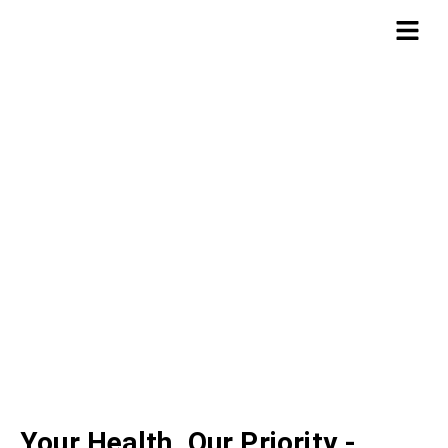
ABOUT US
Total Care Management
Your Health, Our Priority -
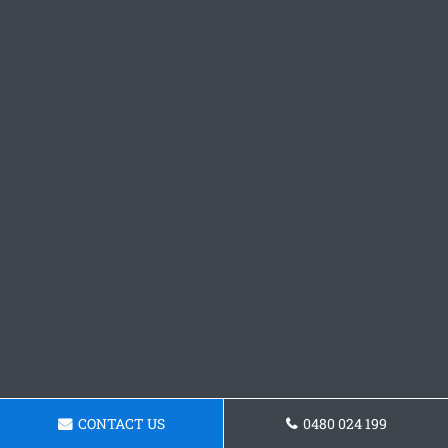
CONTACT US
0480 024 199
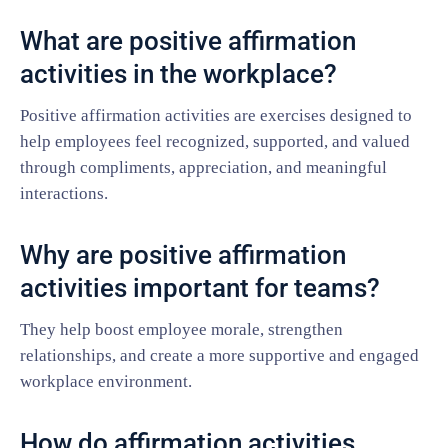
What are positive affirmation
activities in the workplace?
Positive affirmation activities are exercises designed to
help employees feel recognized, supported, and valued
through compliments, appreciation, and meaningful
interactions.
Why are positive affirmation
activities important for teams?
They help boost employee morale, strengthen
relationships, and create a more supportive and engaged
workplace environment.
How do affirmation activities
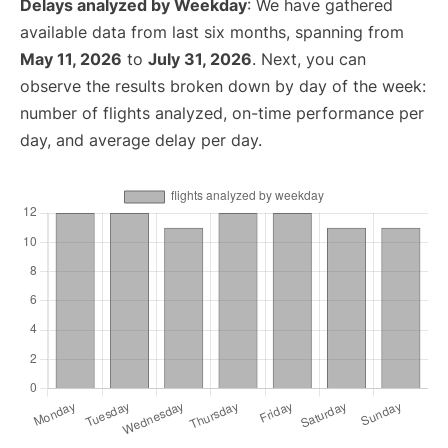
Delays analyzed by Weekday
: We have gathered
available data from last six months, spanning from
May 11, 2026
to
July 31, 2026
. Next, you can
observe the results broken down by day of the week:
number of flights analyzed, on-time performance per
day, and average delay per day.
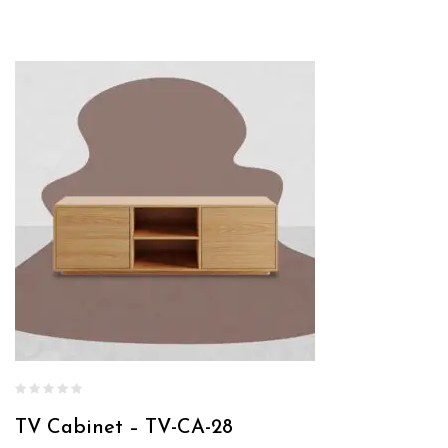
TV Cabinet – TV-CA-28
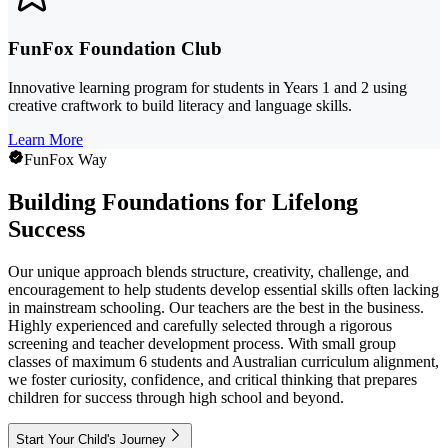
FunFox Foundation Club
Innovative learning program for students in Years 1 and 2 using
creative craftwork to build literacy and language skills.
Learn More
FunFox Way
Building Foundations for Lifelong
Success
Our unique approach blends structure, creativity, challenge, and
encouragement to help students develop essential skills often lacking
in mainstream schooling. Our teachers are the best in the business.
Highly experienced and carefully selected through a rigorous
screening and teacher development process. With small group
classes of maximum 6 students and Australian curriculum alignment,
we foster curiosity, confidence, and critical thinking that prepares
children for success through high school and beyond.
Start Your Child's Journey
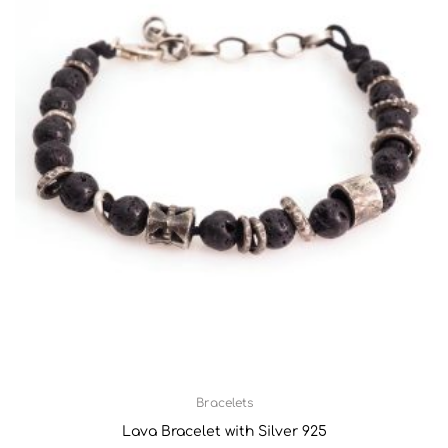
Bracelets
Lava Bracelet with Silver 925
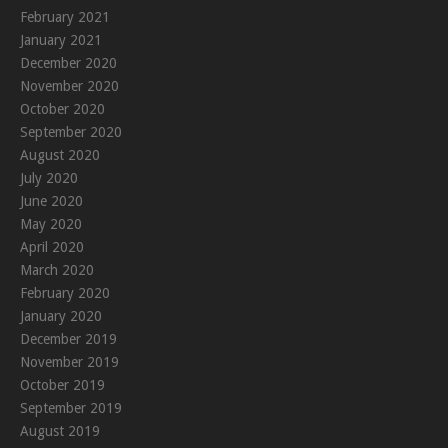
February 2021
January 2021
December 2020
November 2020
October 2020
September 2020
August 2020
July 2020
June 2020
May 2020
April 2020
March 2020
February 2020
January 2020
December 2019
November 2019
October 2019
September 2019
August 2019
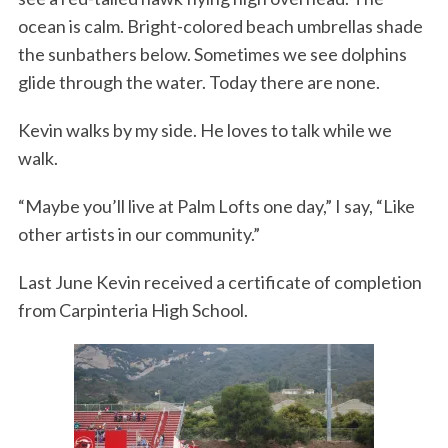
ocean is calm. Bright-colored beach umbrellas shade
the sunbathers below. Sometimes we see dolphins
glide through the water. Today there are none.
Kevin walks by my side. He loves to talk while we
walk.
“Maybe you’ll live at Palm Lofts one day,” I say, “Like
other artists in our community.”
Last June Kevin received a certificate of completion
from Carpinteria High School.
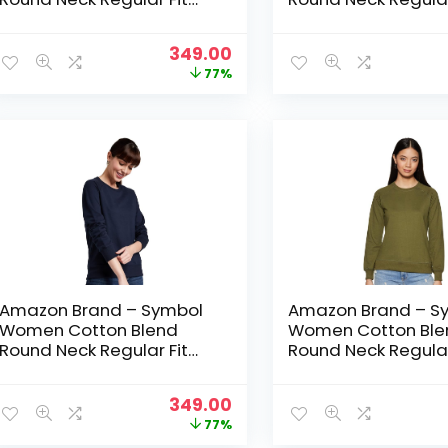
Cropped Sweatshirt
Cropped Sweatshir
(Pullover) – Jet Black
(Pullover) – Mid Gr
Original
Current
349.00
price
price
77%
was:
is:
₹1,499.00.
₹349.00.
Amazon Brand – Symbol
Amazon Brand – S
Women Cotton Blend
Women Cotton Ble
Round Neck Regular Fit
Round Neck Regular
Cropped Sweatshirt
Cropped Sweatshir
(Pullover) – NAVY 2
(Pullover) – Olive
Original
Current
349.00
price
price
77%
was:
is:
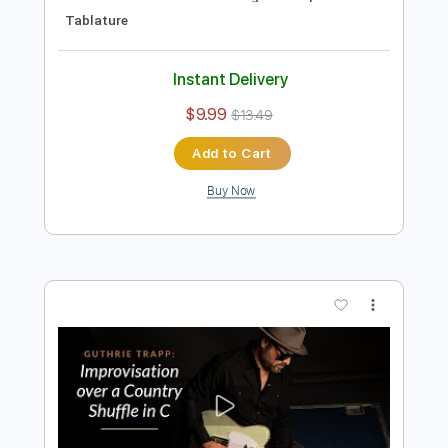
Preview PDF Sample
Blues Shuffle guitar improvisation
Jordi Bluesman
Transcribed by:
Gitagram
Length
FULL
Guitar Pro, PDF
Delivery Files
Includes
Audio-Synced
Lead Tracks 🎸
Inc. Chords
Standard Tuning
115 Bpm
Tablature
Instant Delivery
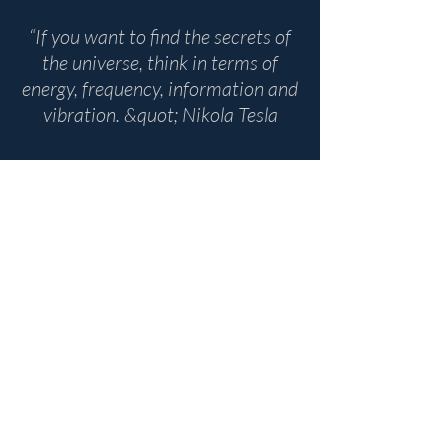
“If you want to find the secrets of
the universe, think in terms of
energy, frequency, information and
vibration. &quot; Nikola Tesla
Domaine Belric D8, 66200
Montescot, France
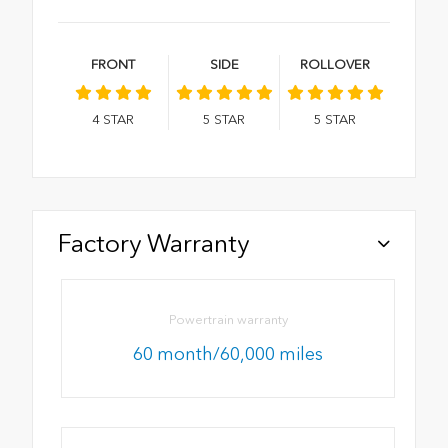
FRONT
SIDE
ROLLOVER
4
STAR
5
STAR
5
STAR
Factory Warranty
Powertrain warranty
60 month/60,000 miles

== == ==

AIM OF THE TASK
If a line in the material above contains the word "from", copy it.

SOLUTION FOR THIS EXERCISE
available data from last six months, spanning from
from Carpinteria High School.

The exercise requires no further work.